I like to sing in the shower.
Like, a lot. Like, really loud. Like, broadway musical style: shampoo bottle microphone, pretending the water droplets are tears mustered at the emotional peak of my (admittedly slightly overdramatic) rendition of "Defying Gravity".
And when I'm not in the shower, I like to lip synch. Choreographed arm motions, letting my vocal chords flex as if they were actually singing, facial expressions to match.
Trust me, that gets me a lot of funny looks on my walk to class.
But I love it.
And now I'm in college, it's a lot less weird. (Well, I do live in Santa Cruz, so my definition of weird is a little warped, but whatever).
When I was younger, my shower-singing tendencies were the first sign of something beginning to bloom in my personality.
I'm sure my mother suspected.
I was born to be a theater kid.
In high school, I found theater. Like, really found it. I auditioned for the spring musical, Aladdin. I was nervous, I sang an uncomfortable little ditty, and expected to be cast as a tree or something. I ended up double-cast as Jasmine, and spent my "off nights" as a member of the ensemble.
And it was love at first sight.
I loved playing Jasmine. I loved doing high kicks in the back row of the chorus line. I loved the acceptance I was shown by this little band of self proclaimed weirdos. We listened to show tunes, and My Chemical Romance. We did warm ups to chirping pop songs and Fall Out Boy. We spent hours together, running scenes and learning to dance (or at least do a half-assed jazz square).
There's something beautifully freeing about being on stage. You can express yourself through the mask of a character. It doesn't matter what the words of the song are saying, you can feel those notes in your soul.
I wish I had thrown myself in more whole-heartedly. I was (stupidly) afraid to be christened a "drama kid". Everyone knows drama kids are very, very strange.
But they're also funny, smart, unwaveringly loyal, and full of love.
The amount of kindness that theater people have to give is unprecedented.
I kept doing shows. Fall productions of Shakespeare and other little projects. These were fun, certainly. But they were just the warm up.
We waited all year, for one thing. Our version of the homecoming game, the only thing that mattered come January: the big, much anticipated spring musical.
My second year of theater, we did Shrek: The Musical. I was double cast, spending my time either as Fiona, or Random Chorus Character 5.
It was even better than the previous year.
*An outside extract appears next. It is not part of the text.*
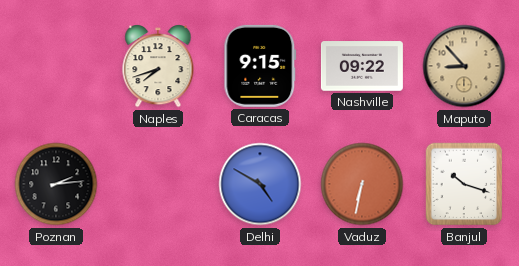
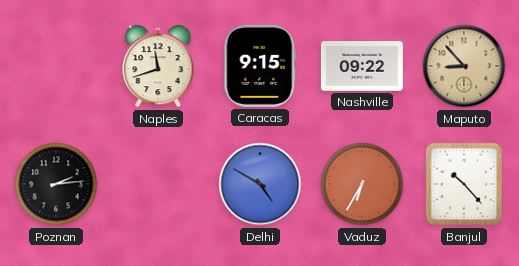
Naples: 7:42 -> 11:42
Vaduz: 6:32 -> 6:35
Banjul: 10:18 -> 10:23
I wore a red wig, I made stupid jokes (on stage!), I harmonized. I had a dance number that involved the bottom half of my dress being removed (this became a recurring theme with my musical numbers). I learned to tap dance! (I sucked!).
I found a home, in this strange bubble of performing.
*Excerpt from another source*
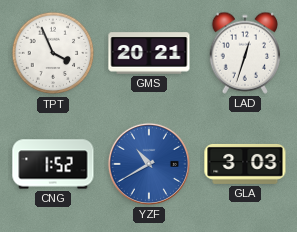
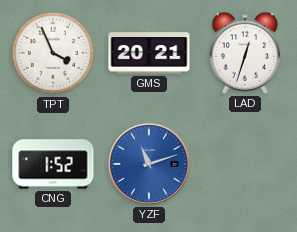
YZF: 10:40 -> 11:12
GLA: 3:03 -> none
And I miss that home a lot.
I miss the long nights of rehearsal, the jitters of opening night.
I miss my Morticia stage makeup (Yes, we did Addams Family).
Most of all, I miss having a space to be just, weird. To be loud, and dance (if badly), and sing (again, badly).
But, I can carry a little bit of that in my heart.
And when I'm alone in the laundry room, I'm back in that chorus line, and singing my little heart out.